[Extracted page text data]
● ● ● ● ● ● ●
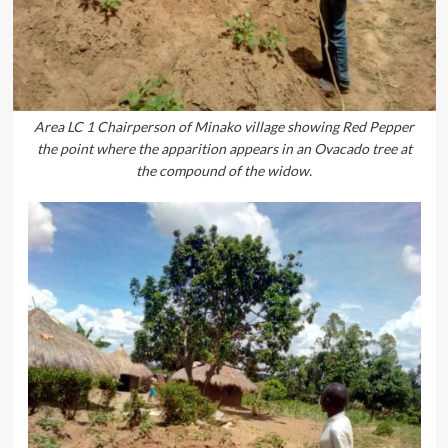
Area LC 1 Chairperson of Minako village showing Red Pepper
the point where the apparition appears in an Ovacado tree at
the compound of the widow.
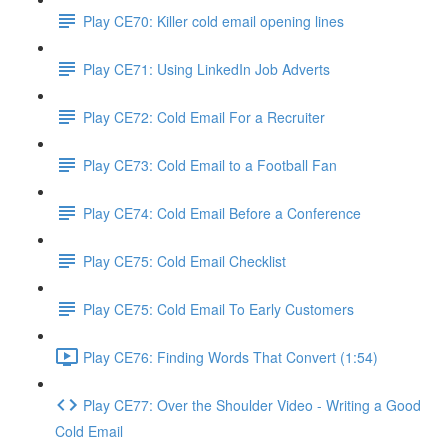
Play CE70: Killer cold email opening lines
Play CE71: Using LinkedIn Job Adverts
Play CE72: Cold Email For a Recruiter
Play CE73: Cold Email to a Football Fan
Play CE74: Cold Email Before a Conference
Play CE75: Cold Email Checklist
Play CE75: Cold Email To Early Customers
Play CE76: Finding Words That Convert (1:54)
Play CE77: Over the Shoulder Video - Writing a Good
Cold Email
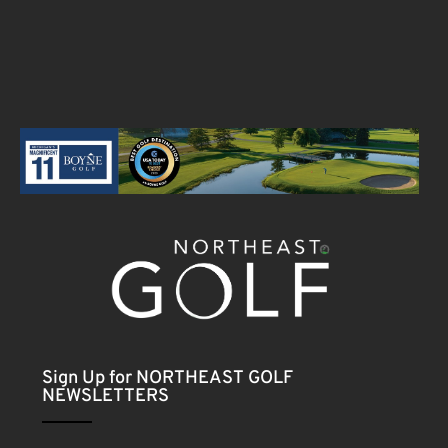
Sign Up for NORTHEAST GOLF
NEWSLETTERS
● ● ● ● ● ● ●
## Directions for this task
Return only the lines from the one containing "Play CE70: Killer cold email opening lines" through the last line of the entries above, exactly as written and without pictures.

## Response to this task
Play CE70: Killer cold email opening lines
Play CE71: Using LinkedIn Job Adverts
Play CE72: Cold Email For a Recruiter
Play CE73: Cold Email to a Football Fan
Play CE74: Cold Email Before a Conference
Play CE75: Cold Email Checklist
Play CE75: Cold Email To Early Customers
Play CE76: Finding Words That Convert (1:54)
Play CE77: Over the Shoulder Video - Writing a Good
Cold Email
Sign Up for NORTHEAST GOLF
NEWSLETTERS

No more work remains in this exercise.